Nobody knows what dating is anymore.

5 Jan

Happy new year, everyone!

It occurred to me recently (and earlier) that one of the (many) big problems in dating is that no one knows what dating is anymore.  No one knows what it means.

Dating used to mean a man and a woman going out to a restaurant or some other activity to get to know each other and to foster romance.  Now it means…whatever the person thinks it means.

In Christian circles, dating can mean anything from formal courting to hook-ups (and hook-ups can mean anything from kissing to sex).  In non-Christian circles, some people think it’s not dating unless sex is involved, and anything else is being “Just Friends.”  With no clearly defined meaning of dating, it’s no wonder that everyone is confused.  If you see a guy and a girl spending a lot of one-on-one time together, I could think they’re dating but someone else could think they’re just friends.  If someone asked YOU if you were dating someone, you could answer one way, and the other person could get a completely different idea of what you mean, all because the two of you are coming from completely different points of view as to what dating actually is.

How are we supposed to have any meaningful dialogue about dating when no one knows or can agree on what it means?  Meanwhile, those of us who are still trying to date just get more and more confused….

Should Christians flirt at all?

11 Dec

Should Christians flirt at all?

It seems like flirting is generally frowned upon in contemporary Christian thinking, now that “intentionality” and its close cousin, “not defrauding”, are the orders of the day.   The thinking goes something like this:  we shouldn’t flirt because someone might misconstrue the flirting as more interest than is intended, which would be defrauding a brother or sister in Christ, and if you’re careless about misleading someone, you’re not showing intentionality.  So flirting is out, and serious earnestness is in.

The problem is, flirting by its very nature is supposed to be unserious.  It’s not supposed to be taken as an indicator of anything serious, yet in this culture of “intentionality,” flirting actually is VERY serious, because if everyone is seriously looking at others only for marriage potential, and no one is supposed to flirt with anyone they’re not interested in for fear of defrauding them, then any flirting MUST mean serious interest or some implied promises of affection.  I think this is why Christian girls get all of their hopes up if someone flirts with them – and then wildly dashed when the flirting is only that.

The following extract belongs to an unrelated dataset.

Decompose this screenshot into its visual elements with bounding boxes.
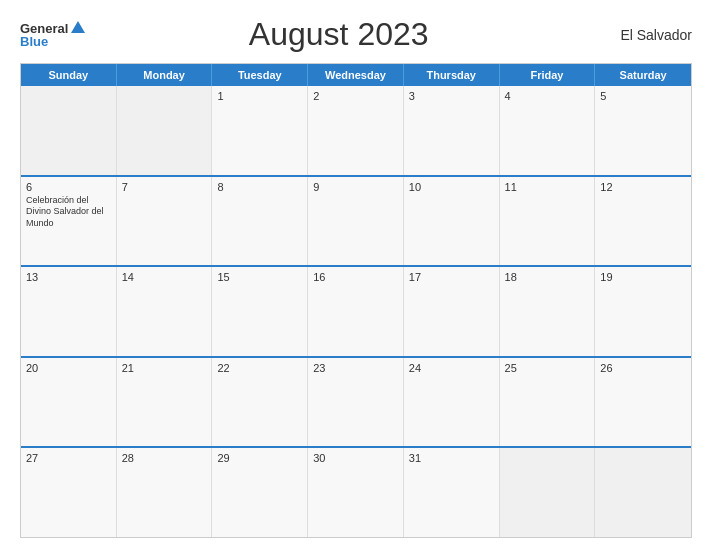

That said, flirting does often lead to confusion.  People have a hard time distinguishing mere flirting from genuine interest – I have a hard time with this, because most of the time, flirting falls under the umbrella of plausible deniability.  Someone could flirt with you, but you’re not sure if you should flirt back in reciprocation of implied interest, because maybe that person was just being friendly and doesn’t actually have any interest in you.  OR you choose not to flirt back because you’re afraid that if you do, that person will get the wrong impression and think you’re more interested than you are.  So, I get why Christian advice tends to discourage flirting – there’s often too much broken-hearted and confused collateral damage involved.

Still, all of this adds up to a bunch of Christian singles awkwardly trying to show interest in each other without flirting and instead trying to be direct and “intentional.”  And that sounds about as exciting as brushing your teeth.

If anyone has any solutions, please comment!

Blind dates and set-ups: yay or nay?

12 Nov

I recently was talking to a male friend about how I had tried to set up a female friend of mine with a male coworker.  The male friend said that he did not like blind dates because he felt they were artificial and too pressured.  He said he would prefer to meet someone in a group setting without knowing the inviter’s intentions, and have it be “natural.”  He also said that being the matchmaker has too many risks of backfiring.

I have the opposite view.  I don’t mind blind dates because I don’t feel pressure from them.  The probability that you are going to hit it off with a stranger, even a preselected stranger, can’t be that high, so you might as well just be normal and let the chips fall as they may, instead of gearing yourself up to put on a show for a complete stranger.  I also don’t think that most of the time, your relationship with the matchmaker is going to be ruined, unless the matchmaker has such horrible taste that you have an awful, unforgivable time (but wouldn’t you know in advance if your matchmaking friend had terrible taste?).  At least SOMEONE thought of you and was trying to help you.

So, readers:  blind dates – yay or nay?  Weigh in in the comments!

 

Training yourself to be single vs. the gift of singleness.

7 Nov

If you’ve been in Christian dating circles or read any Christian dating advice at any point, you’ve probably heard someone talk about “the gift of singleness.”  Now, growing up in church, I had NEVER heard of “the gift of singleness,” because it was just assumed that basically everyone would pair off eventually.  Sure, there would always be a few spinsters or bachelors in the population, but no one ever talked about them like they had a special “gift.”  It was just more or less understood that perpetually single people had some sort of nonsexuality about them, or maybe something traumatic had happened to them in the past that put them off dating and marriage.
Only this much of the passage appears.